The Five Eyes are effectively controlled from the USA and Britain. NZ has no capability to interpret the raw electronic information gathered, nor for assessing the quality of the processed information returned to it by the group’s two controllers. Richard Prebble claimed that while he was in Cabinet, he never received any information through Five Eyes that he could not have gathered from his home computer – or words to that effect. What he did receive would have only been information that it was in our allies’ interest that the NZ government should know, or, more accurately, should believe.  Information that did not suit the analysts’ national agendas would have been withheld without NZ knowing of its existence.

Secondly, the other Five Eyes members are increasing the pressure on NZ to join them in turning the Five Eyes into a global political actor, rather than the passive gatherer and sharer of information with which David Lange made his original decision to become more deeply involved. Recent joint action to protest China’s restoration of order to the citizens of Hong-Kong, and to complain about Chinese criticism of Australian war crimes are indications of movement in this direction. To this end, active attempts, through agencies such as the UK’s Integrity Institute, are made to manipulate the media and subvert NZ politicians and population into holding a partisan world-view contrary to objective reality and the national interest.

Thirdly, the Five Eyes is clearly a club for Anglo-Saxon former colonial powers. Most of the Nations NZ needs to interact with, including China, have past histories of being oppressed by these white rule-making rulers. It is a fact of the post-colonial world that populations offended against retain long memories of injustice and oppression: those inflicting the pain have notoriously shorter memories of such actions.

The Peoples’ Republic of China, in contrast to members of the western alliance, has dropped no bombs on or colonised any other nation. Nevertheless, it is persistently maligned by the western alliance, which has dropped bombs on and invaded multiple nations. Through membership of the Five Eyes, NZ is a part of that alliance and unavoidably complicit in its multiple breaches of international law.

Fourthly, the Five Eyes’ confrontation with China is intended to enable the USA to maintain the now threatened technological and military advantage relied on to maintain its unipolar global dominance. However, NZ benefits from Chinese technological and economic progress. It has no strategic reason to fear Chinese intentions, let alone the possibility of Chinese military aggression. Like China, NZ has a key trading interest in the maintenance of freedom of navigation in the South China Sea. US ambitions to contain China and develop a capability to interdict its trade, run directly contrary to NZ’s interests. Continuing NZ membership of the Five Eyes is to risk scoring an own goal.

 For all the above reasons the only justification for the NZ government choosing not to exit from its Five Eyes alliance is that it has already lost its independence and fears the retribution that the jilted partners may wish to inflict.

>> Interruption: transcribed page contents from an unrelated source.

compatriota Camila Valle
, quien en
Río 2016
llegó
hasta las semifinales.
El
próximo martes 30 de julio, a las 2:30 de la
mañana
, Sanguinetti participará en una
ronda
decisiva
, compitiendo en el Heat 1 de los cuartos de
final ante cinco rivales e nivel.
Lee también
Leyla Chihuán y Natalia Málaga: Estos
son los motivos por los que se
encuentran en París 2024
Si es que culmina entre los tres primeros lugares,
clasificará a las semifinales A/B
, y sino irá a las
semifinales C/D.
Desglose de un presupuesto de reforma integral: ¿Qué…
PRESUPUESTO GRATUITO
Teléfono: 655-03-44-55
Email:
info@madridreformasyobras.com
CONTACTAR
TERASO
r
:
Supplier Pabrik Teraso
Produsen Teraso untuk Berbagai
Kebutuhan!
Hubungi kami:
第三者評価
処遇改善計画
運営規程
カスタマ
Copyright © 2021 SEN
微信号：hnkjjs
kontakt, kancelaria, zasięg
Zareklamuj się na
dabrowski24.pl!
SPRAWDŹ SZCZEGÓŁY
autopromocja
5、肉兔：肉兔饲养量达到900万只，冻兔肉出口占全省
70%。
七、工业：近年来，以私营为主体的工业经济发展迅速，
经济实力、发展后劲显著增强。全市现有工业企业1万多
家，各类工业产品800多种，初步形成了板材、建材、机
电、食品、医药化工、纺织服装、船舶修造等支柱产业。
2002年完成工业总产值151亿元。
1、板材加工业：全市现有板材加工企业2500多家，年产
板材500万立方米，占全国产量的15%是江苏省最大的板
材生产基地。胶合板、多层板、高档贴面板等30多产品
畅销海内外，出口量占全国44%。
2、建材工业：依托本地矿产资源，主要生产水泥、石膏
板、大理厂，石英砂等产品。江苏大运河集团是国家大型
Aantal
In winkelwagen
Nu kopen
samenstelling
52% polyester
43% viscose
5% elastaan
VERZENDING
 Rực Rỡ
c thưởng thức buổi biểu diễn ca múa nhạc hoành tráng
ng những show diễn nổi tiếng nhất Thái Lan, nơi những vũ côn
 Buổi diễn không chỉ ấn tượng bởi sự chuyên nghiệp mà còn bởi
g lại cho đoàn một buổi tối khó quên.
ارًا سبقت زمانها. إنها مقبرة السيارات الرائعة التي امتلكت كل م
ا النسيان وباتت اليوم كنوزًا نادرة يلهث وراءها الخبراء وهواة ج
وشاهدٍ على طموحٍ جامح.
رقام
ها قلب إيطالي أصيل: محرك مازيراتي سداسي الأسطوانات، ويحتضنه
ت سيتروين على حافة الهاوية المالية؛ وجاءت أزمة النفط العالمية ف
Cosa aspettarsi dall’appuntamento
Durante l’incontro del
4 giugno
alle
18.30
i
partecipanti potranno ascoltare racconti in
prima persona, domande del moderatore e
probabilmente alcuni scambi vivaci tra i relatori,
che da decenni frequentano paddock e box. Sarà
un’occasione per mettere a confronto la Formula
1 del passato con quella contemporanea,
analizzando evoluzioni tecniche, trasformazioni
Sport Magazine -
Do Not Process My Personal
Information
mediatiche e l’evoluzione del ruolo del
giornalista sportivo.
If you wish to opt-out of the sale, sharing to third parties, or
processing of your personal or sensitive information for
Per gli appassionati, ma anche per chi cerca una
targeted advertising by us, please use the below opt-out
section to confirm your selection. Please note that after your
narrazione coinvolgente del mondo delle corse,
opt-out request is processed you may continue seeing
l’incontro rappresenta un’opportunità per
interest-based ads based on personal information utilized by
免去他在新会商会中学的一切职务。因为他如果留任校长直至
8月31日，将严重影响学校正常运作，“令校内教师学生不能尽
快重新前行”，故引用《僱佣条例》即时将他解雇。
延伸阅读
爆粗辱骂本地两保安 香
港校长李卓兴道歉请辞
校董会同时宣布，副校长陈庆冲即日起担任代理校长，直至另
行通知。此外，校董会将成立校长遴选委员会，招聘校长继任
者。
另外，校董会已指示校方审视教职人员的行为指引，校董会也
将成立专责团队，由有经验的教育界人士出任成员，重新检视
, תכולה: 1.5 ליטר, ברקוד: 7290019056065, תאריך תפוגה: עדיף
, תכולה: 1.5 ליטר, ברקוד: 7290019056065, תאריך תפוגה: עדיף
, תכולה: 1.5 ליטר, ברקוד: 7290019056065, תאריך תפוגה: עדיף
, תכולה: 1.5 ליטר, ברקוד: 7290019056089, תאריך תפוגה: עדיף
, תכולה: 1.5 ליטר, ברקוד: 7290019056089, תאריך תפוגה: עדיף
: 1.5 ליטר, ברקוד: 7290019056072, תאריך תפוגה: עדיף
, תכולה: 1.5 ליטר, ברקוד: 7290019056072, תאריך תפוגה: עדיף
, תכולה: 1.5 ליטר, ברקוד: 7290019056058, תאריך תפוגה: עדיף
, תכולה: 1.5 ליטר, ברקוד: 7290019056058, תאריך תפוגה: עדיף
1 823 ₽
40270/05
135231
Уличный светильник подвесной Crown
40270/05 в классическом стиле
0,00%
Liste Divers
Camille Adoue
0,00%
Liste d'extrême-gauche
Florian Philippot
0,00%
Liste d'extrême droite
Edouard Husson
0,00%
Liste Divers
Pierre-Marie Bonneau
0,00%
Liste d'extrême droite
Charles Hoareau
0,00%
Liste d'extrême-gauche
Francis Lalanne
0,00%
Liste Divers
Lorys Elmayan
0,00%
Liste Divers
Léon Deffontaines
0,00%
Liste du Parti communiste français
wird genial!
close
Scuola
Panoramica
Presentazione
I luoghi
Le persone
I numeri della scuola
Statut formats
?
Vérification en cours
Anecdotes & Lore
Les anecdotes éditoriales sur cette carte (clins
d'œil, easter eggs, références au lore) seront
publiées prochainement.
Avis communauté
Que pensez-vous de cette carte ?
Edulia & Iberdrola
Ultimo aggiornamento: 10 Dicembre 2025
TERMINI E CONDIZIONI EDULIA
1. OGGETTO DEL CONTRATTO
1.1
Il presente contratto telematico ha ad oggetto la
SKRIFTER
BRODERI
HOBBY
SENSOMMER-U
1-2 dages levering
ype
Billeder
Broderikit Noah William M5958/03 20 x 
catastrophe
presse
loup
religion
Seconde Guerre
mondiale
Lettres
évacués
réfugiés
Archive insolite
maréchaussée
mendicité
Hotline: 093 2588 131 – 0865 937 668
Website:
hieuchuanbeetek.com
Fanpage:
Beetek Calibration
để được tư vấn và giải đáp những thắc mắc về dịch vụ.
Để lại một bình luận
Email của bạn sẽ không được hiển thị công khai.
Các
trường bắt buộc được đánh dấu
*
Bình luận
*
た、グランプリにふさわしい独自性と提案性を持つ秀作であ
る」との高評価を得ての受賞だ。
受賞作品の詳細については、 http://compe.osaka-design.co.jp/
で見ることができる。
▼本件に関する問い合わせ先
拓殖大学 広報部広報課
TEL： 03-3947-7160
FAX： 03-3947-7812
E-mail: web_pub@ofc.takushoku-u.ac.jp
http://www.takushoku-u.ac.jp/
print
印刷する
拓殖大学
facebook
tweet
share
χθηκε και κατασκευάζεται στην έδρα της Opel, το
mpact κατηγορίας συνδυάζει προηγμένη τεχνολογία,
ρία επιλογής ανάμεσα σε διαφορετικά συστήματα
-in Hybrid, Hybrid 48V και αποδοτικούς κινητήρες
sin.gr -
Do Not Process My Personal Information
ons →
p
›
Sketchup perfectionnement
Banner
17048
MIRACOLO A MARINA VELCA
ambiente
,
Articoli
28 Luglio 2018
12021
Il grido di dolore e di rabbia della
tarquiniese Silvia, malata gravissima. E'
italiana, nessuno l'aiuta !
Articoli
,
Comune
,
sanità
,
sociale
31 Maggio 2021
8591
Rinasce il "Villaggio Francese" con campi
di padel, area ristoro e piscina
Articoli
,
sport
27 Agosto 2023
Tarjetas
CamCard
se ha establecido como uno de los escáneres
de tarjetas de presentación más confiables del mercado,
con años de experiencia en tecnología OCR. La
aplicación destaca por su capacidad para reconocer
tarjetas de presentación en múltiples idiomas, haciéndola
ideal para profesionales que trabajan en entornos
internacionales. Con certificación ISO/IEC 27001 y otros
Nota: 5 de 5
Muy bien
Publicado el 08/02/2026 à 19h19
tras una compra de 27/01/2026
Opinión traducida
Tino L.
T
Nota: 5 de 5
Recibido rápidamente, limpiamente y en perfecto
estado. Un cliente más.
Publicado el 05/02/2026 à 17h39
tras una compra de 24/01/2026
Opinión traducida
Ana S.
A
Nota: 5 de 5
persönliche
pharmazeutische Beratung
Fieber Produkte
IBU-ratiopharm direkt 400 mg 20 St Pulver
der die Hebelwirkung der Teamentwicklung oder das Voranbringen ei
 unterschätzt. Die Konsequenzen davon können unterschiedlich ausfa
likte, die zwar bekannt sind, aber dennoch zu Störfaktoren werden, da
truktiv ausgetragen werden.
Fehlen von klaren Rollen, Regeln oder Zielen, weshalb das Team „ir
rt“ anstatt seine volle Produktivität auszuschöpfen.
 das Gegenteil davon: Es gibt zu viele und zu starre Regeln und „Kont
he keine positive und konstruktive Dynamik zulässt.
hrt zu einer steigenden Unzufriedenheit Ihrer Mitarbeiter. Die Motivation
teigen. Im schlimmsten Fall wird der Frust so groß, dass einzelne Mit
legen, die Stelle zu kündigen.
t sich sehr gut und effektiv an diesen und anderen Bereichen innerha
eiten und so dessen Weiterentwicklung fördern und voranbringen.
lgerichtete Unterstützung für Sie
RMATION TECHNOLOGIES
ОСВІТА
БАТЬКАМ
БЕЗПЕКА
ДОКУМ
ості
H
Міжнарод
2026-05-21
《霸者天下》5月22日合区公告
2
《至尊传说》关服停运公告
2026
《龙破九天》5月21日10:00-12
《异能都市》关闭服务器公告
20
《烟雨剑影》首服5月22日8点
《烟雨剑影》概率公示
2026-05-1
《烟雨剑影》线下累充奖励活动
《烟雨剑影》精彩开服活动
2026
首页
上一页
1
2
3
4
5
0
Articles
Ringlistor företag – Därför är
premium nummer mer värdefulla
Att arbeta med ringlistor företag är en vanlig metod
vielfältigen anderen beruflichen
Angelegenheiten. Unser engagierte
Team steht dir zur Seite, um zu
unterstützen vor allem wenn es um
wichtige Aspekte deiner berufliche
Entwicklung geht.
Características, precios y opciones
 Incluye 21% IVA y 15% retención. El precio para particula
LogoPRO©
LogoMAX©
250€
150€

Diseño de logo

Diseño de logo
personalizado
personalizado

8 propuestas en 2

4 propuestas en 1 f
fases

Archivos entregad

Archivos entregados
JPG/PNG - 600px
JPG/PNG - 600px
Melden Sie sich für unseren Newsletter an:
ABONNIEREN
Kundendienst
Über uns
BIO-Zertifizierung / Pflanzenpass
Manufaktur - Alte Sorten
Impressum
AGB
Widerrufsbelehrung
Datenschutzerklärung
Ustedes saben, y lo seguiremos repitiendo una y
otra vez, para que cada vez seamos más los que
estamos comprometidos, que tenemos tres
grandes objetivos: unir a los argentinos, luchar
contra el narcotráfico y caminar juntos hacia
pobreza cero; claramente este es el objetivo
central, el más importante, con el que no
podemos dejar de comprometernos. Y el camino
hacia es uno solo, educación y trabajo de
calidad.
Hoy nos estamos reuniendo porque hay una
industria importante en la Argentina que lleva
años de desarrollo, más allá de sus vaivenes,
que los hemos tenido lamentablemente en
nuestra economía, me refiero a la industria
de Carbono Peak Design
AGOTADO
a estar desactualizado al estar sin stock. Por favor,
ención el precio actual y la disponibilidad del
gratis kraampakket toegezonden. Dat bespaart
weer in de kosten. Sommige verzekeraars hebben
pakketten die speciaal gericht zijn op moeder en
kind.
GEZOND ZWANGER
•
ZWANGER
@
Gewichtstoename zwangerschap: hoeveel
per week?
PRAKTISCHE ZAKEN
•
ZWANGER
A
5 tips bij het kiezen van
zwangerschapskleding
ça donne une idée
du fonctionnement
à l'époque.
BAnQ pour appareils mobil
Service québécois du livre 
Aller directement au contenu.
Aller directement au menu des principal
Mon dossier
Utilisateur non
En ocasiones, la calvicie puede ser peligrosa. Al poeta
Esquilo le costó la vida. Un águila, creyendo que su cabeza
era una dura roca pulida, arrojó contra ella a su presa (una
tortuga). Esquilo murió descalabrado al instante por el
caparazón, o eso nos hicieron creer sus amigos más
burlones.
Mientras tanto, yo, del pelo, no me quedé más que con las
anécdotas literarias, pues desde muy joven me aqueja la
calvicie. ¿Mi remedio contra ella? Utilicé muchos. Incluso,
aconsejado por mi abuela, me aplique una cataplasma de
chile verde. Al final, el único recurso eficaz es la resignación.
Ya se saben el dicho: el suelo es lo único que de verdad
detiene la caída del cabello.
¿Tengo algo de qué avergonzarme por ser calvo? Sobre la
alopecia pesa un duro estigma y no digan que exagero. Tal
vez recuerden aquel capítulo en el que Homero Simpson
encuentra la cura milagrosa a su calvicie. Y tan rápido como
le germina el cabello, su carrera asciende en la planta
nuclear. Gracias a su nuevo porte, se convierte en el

On the other hand, by the time NZ had declared its independence, its partners might have realised that the confrontation is not serving their interests and  would welcome the mediation, which by then, NZ would be ideally placed to provide.

A much raised level of investment in NZ’s diplomatic service and a return to its traditional mission would do far more to preserve NZ’s security than expenditure on the military and on helping foreign intelligence services gather largely irrelevant and possibly falsified intelligence that NZ lacks the technical skills or trained manpower to interpret.

It is in NZ’s national interest for it to remain on good terms with its rapidly developing Asian neighbour, China. If forced into a choice between the declining power of the USA and the rising power of China, only a NZ public, misled by the western media, would choose alliance with the remote USA over benign neutrality.